If they have a valid username and password, they will be logged on automatically.

That is all of the code for the login bit, but the main part of the page that checks if they are logged in or not is this one, header1.php:


<?php

  // if the cookie or session username has a value, they are logged in one way or another
  if ( isset($_COOKIE['username']) || isset($_SESSION['username']) ){

// if its the cookie, get the username from the cookie, otherwise it comes from the session
if (isset($_COOKIE['username']))
  $username = $_COOKIE['username'];
else if (isset($_SESSION['username']))
  $username = $_SESSION['username'];


echo "Hello, ";
echo $username;
echo "&nbsp;";
echo ". Would you like to view your ";

$username = urlencode($username);
echo "<a href='profile.htm?userid=$username'>";
echo "profile";
echo "</a>?";

  }

  // if neither the cookie nor the session username are set, then they need to signup or login
  else{
    echo "You are not logged in. ";

  }
?>

That is included in the main index page of the website as a header.
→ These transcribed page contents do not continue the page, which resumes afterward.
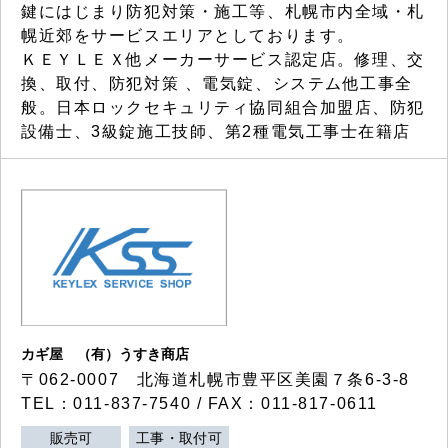
鍵にはじまり防犯対策・施工等、札幌市内全域・札
幌近郊をサービスエリアとしております。
ＫＥＹＬＥＸ他メーカーサービス認定店。修理、交
換、取付、防犯対策 、電気錠、システム他工事全
般。日本ロックセキュリティ協同組合加盟店、防犯
設備士、3級錠施工技師、第2種電気工事士在籍店
カギ屋 （有）うすき商店
〒062-0007 北海道札幌市豊平区美園７条6-3-8
TEL：011-837-7540 / FAX：011-817-0611
販売可
工事・取付可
It all works except the login bit, which doesn't like the checkbox choice of whether to remember the persons login (Which will create a cookie and keep them logged in till the cookie expires - currently 120 seconds), or if they just want to login for that session (until they close their browser).

kburger

kburger wrote:
It's hard for me to know what's going on unless I see all your code. Please post it all and I'll have a look.
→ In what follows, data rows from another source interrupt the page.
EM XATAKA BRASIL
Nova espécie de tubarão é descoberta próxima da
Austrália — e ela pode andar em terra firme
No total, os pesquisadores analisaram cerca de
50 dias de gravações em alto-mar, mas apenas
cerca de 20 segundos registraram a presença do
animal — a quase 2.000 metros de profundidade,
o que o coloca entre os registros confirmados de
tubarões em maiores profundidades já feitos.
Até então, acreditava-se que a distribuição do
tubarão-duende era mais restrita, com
This isn't all of it. There's nothing here that sets a cookie or registers a session, or for that matter, verifies that $COOKIE['username'] or $SESSION['username'] matches up with a valid password. Let us see it all (after getting rid of the unnecessary HTML or irrelevant PHP code).

TimC

This is signupsubmit, after they fill in a form with all of their details, this is the action:

<?php
  session_start();
  setcookie('username', $_POST['username'], time()+60*2);
  setcookie('password', $_POST['pass'], time()+60*2);


  echo $_POST['username'];
  echo $_POST['pass'];



?>

As for checking if the username and password are valid, that will be done on the login page, will will connect to the database and check those details against those entered. That part hasn't been implemented yet, its just taken care of by this line:

if ( ($username == "Tim") && ($password == "pass")){

Which will be replaced with all the database stuff which looks up the password and username from the database.